The change in the net tax burden under the UBI scenarios is the difference between the change in direct transfers minus the change in direct and indirect taxes. Since prefiscal income in the baseline and UBI scenarios are the same by assumption, the net tax burden is mathematically equal to the change in postfiscal income of each considered UBI scenario minus postfiscal income in the baseline. Tables 5 and 6 present the percent change in postfiscal income under the poverty gap scenario compared with the baseline’s postfiscal income by decile for the cases that met the poverty condition described in the previous section. Given the findings discussed in the above section, the spending neutral scenario has been eliminated because it does not fulfill the poverty criteria. Note that a positive (negative) value means that, on average, that decile received more (less) in transfers than it paid in taxes under the considered UBI scenario.

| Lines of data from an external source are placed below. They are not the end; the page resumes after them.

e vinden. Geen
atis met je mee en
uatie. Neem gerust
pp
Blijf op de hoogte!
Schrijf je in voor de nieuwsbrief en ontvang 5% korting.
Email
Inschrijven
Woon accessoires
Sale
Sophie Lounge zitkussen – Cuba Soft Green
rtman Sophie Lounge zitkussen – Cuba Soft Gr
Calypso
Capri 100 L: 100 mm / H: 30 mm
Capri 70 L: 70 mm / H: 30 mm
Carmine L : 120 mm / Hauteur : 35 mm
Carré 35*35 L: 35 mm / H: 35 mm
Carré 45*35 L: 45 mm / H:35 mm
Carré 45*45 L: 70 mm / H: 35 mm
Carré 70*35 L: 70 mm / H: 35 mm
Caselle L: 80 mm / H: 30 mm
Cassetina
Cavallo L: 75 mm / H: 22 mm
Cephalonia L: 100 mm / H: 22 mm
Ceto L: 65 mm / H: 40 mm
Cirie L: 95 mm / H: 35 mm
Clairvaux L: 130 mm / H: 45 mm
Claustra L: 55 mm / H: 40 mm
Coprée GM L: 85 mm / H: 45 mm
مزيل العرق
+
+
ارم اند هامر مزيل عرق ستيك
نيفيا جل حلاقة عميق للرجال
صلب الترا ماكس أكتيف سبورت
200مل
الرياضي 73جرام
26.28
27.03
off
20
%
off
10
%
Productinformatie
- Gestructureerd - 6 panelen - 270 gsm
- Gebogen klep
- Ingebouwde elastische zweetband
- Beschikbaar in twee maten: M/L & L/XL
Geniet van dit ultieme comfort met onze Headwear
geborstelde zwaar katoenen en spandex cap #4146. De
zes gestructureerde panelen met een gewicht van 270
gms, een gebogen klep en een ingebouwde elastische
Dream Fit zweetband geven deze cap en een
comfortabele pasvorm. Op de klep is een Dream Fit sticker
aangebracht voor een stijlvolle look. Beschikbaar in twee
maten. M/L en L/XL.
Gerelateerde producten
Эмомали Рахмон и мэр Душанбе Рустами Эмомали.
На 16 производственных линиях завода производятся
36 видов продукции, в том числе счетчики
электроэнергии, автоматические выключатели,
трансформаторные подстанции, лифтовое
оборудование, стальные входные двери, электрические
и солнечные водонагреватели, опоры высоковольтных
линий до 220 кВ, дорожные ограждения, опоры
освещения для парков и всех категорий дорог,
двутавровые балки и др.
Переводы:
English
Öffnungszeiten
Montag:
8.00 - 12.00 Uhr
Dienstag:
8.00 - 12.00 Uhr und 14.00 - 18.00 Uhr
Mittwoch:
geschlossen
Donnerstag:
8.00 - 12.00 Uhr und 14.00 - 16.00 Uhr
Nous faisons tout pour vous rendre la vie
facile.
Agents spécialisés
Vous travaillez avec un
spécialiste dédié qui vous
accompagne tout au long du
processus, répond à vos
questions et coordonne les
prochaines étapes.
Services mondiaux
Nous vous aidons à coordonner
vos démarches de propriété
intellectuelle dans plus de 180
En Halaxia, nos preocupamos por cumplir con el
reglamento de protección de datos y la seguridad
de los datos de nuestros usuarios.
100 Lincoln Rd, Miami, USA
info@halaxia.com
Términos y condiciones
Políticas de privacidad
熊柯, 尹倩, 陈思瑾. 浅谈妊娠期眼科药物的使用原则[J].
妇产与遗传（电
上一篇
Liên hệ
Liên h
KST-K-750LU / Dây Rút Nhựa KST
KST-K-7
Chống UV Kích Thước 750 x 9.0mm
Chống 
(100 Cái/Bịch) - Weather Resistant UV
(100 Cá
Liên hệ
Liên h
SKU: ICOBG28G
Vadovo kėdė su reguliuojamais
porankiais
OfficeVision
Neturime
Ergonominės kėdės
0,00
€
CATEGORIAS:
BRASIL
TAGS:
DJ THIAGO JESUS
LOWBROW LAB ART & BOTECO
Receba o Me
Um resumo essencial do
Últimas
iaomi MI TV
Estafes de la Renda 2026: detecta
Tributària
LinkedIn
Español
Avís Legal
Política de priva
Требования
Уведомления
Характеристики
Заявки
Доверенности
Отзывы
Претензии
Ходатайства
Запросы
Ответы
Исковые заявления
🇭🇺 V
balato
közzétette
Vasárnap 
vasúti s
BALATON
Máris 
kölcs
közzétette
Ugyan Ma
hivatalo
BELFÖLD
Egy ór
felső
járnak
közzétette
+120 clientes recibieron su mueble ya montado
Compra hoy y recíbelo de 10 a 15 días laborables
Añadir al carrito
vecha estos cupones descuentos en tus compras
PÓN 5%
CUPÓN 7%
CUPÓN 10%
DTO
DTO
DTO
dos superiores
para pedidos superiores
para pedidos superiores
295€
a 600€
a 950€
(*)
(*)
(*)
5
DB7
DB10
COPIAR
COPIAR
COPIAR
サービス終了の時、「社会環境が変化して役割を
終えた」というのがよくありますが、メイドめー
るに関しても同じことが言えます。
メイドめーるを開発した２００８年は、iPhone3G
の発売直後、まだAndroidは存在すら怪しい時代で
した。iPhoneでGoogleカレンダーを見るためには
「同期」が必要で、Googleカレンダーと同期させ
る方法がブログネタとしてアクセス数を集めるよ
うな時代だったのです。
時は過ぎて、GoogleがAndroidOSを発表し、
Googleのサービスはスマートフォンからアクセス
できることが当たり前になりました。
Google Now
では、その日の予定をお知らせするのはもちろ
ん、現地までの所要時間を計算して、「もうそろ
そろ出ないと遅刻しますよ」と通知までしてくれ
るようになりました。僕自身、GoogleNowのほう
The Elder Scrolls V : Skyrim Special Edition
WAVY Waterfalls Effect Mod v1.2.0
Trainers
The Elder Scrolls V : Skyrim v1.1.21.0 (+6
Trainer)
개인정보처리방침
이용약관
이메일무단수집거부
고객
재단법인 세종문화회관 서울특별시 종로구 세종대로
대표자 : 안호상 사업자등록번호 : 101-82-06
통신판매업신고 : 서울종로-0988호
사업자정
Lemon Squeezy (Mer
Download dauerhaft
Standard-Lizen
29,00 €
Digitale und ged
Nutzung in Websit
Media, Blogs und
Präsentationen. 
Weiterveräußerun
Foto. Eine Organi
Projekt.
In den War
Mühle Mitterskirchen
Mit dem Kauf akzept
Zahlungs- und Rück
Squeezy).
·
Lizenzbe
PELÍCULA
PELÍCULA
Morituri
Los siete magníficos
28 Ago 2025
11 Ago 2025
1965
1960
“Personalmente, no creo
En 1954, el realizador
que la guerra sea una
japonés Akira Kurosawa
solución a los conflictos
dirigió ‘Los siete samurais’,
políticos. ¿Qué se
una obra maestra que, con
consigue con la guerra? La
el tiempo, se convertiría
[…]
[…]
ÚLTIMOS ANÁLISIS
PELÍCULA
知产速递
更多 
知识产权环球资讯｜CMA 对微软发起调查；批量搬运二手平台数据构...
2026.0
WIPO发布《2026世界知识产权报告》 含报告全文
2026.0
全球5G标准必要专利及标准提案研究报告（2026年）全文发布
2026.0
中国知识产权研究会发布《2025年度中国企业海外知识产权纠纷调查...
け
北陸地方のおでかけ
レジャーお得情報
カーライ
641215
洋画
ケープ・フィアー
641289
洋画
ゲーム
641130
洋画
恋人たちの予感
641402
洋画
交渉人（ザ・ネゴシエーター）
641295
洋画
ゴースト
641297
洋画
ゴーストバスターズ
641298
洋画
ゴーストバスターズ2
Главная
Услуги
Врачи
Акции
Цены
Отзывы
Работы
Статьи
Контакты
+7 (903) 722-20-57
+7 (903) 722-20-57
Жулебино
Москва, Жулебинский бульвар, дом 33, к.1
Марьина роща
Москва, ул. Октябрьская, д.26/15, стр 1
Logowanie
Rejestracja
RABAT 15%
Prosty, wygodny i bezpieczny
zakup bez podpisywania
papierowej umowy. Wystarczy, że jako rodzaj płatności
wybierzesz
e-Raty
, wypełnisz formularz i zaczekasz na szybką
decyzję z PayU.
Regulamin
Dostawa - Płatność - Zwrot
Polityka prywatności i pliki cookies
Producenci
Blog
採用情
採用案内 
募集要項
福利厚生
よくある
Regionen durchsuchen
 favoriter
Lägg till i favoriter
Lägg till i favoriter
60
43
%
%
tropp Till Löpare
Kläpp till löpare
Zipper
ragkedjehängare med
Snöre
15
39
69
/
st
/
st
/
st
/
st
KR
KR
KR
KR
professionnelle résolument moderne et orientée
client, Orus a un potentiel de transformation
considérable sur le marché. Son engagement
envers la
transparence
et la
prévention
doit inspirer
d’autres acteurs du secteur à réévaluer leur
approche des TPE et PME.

Under the poverty gap scenario, in all countries meeting the poverty criterion, the reform is progressive: that is, the incidence of net transfers decreases with income (Tables 5 and 6). Moreover, all deciles are net beneficiaries except for the top deciles. In all countries, the tenth decile is always a net payer of the UBI and in some countries the eighth and ninth deciles are net payers too.
Under the poverty gap scenario, however, the change in postfiscal income for the top decile is significant in all cases except for Russia. In the low- and lower-middle-income countries, when compared against the baseline postfiscal income, the decline ranges from 12 percent in Ghana to 41 percent in Zambia (Table 5). In the upper-middle- and high-income countries, it ranges from 1.7 percent in Russia to 27.3 percent in South Africa (Table 6). The change in the net tax burden shows that the potential efficiency costs could be significant. These costs could take the form of disincentives to work or strategies to affect taxable income (such as leaving earnings as part of undistributed profits because the latter usually face lower tax rates than personal income).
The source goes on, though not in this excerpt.